There is no generally optimal setting for the maximal coverage parameter. Instead, acceptable settings have to be determined empirically for every dataset. However, for a small genome as in this example that shows very good overall coverage it may be a good idea to increase it over its default value of 0 (we determined a value of 4 to give robust results). For the minimal deletion size, the statistical power of our algorithm relying on insert size distributions decreases with decreasing sizes of the candidate deletions, so setting this parameter to less than its default value of 100 is only advisable with very high overall sequencing coverage.
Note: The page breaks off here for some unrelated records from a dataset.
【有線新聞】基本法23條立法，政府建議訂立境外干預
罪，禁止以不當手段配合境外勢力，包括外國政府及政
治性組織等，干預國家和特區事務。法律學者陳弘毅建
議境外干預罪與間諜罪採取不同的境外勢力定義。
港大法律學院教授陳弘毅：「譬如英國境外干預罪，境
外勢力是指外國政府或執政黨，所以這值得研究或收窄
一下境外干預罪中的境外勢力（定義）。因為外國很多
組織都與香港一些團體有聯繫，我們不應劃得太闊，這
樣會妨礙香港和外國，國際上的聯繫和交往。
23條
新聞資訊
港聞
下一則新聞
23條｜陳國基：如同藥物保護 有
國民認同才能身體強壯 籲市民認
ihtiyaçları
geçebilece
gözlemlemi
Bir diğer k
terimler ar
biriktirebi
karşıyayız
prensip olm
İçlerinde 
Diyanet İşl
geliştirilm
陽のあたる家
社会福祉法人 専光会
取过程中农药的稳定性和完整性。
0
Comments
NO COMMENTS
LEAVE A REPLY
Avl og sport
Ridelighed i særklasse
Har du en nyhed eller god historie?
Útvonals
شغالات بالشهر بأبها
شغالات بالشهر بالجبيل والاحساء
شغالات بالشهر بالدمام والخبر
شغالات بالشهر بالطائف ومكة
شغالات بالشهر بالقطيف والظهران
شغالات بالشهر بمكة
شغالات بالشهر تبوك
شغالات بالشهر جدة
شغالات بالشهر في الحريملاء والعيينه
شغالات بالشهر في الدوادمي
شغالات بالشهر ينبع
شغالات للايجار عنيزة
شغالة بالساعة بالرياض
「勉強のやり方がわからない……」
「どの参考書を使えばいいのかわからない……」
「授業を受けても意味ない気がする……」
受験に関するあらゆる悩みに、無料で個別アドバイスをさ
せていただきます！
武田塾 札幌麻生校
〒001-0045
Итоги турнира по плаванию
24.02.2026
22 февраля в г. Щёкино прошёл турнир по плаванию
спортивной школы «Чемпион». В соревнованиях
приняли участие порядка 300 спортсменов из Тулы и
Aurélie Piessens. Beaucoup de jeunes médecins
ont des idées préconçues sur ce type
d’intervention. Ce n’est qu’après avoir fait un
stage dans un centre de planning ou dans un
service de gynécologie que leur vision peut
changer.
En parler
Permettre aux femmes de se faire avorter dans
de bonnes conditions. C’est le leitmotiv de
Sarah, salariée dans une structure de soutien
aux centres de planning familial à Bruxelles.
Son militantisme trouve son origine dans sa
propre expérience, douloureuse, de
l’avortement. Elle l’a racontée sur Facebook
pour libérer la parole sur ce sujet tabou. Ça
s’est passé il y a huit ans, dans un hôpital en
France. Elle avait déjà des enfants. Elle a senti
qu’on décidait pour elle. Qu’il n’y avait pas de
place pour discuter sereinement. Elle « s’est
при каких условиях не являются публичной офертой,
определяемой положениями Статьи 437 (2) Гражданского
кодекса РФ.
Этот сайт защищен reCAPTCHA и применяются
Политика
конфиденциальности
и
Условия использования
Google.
Otherwise, this will just increase the runtime of the tool and produce more uncovered regions, but will not change the number of statistically significant deletions. On the other hand, of course, small deletions may be missed with too restrictive settings. For our example (with quite high coverage) you can compare, if you want to, the result with the default setting of 100 nucleotides to that obtained after reducing the value to 10 nucleotides.

Finally, the output of the tool can be changed by selecting include low-coverage regions . With this option enabled, low-coverage regions that do not pass the statistical test for real deletions will still be included in the output. The resulting list will be much longer than the default output and will contain regions that are poorly covered for technical reasons (e.g., regions refractory to sequencing or regions in which alignment of short reads is problematic). In some cases, the extended list, however, may contain true deletions missed by the algorithm, which may be interesting enough to be followed up by other means. For the example, you can leave the option unchecked, but if you are curious, you may repeat the run with low-coverage regions included and compare the results.

The group reads based on read group id only checkbox can be left as is for this example.

As always, click Execute (4) to start the job.

Deletion Calling from the command line is done by using the delcall tool. The exact command to reproduce the Galaxy job described above is:

mimodd delcall SRR101486.aln.bam example1_calls.bcf -o example1_deletions.txt --max-cov 4 --min-size 100

End of Part 1 of the Tutorial

At this point, you may wish to compare the result of the analysis with MiModD to the published list of variants [1] for this sample. Do not forget to look at the results of the deletion calling!

[1](1, 2) Trautmann et al. (2012): Microevolution in Cyanobacteria: Re-sequencing a Motile Substrain of Synechocystis sp. PCC 6803. DNA Res, 19:435-48.